**EXERCISE DETAILS:** In the entries that follow, find the line containing "Osaavan työvoiman houkuttelu"; from there, copy every line exactly through the line containing "Uutisarkisto".
===== EXTRACTED DATA =====
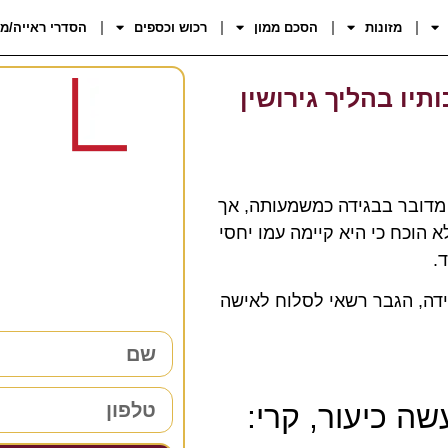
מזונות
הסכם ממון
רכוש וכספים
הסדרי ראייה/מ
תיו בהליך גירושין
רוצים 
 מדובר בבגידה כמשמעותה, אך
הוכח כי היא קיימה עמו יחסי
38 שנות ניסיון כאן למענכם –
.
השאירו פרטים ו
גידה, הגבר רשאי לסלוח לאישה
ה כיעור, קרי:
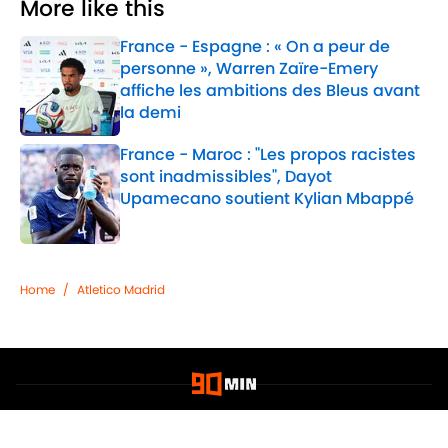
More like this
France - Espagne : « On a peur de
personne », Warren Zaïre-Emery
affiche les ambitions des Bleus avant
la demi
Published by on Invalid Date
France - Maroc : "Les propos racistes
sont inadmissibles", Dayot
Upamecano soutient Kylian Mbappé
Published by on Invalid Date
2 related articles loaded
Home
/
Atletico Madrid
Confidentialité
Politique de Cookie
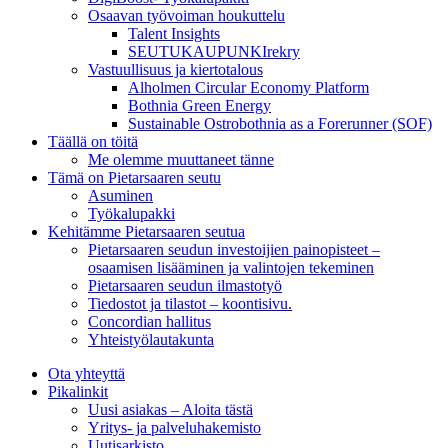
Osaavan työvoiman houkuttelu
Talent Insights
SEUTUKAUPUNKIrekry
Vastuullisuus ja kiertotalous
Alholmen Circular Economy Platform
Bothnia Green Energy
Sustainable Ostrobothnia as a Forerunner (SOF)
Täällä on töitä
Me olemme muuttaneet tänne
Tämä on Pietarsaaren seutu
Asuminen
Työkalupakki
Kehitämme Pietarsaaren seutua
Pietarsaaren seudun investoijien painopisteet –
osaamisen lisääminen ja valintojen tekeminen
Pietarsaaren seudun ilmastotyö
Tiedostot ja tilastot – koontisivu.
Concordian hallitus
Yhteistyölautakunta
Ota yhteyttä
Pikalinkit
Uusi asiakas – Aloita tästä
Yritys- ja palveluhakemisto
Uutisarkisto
=====
===== EXTRACTED DATA =====
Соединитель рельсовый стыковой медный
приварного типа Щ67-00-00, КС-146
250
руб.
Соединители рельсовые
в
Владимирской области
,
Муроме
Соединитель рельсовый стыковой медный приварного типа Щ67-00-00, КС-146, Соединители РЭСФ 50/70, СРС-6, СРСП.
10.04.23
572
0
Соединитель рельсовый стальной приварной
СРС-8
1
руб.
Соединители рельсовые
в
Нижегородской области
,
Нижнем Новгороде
=====
**EXERCISE RESULT:**
Osaavan työvoiman houkuttelu
Talent Insights
SEUTUKAUPUNKIrekry
Vastuullisuus ja kiertotalous
Alholmen Circular Economy Platform
Bothnia Green Energy
Sustainable Ostrobothnia as a Forerunner (SOF)
Täällä on töitä
Me olemme muuttaneet tänne
Tämä on Pietarsaaren seutu
Asuminen
Työkalupakki
Kehitämme Pietarsaaren seutua
Pietarsaaren seudun investoijien painopisteet –
osaamisen lisääminen ja valintojen tekeminen
Pietarsaaren seudun ilmastotyö
Tiedostot ja tilastot – koontisivu.
Concordian hallitus
Yhteistyölautakunta
Ota yhteyttä
Pikalinkit
Uusi asiakas – Aloita tästä
Yritys- ja palveluhakemisto
Uutisarkisto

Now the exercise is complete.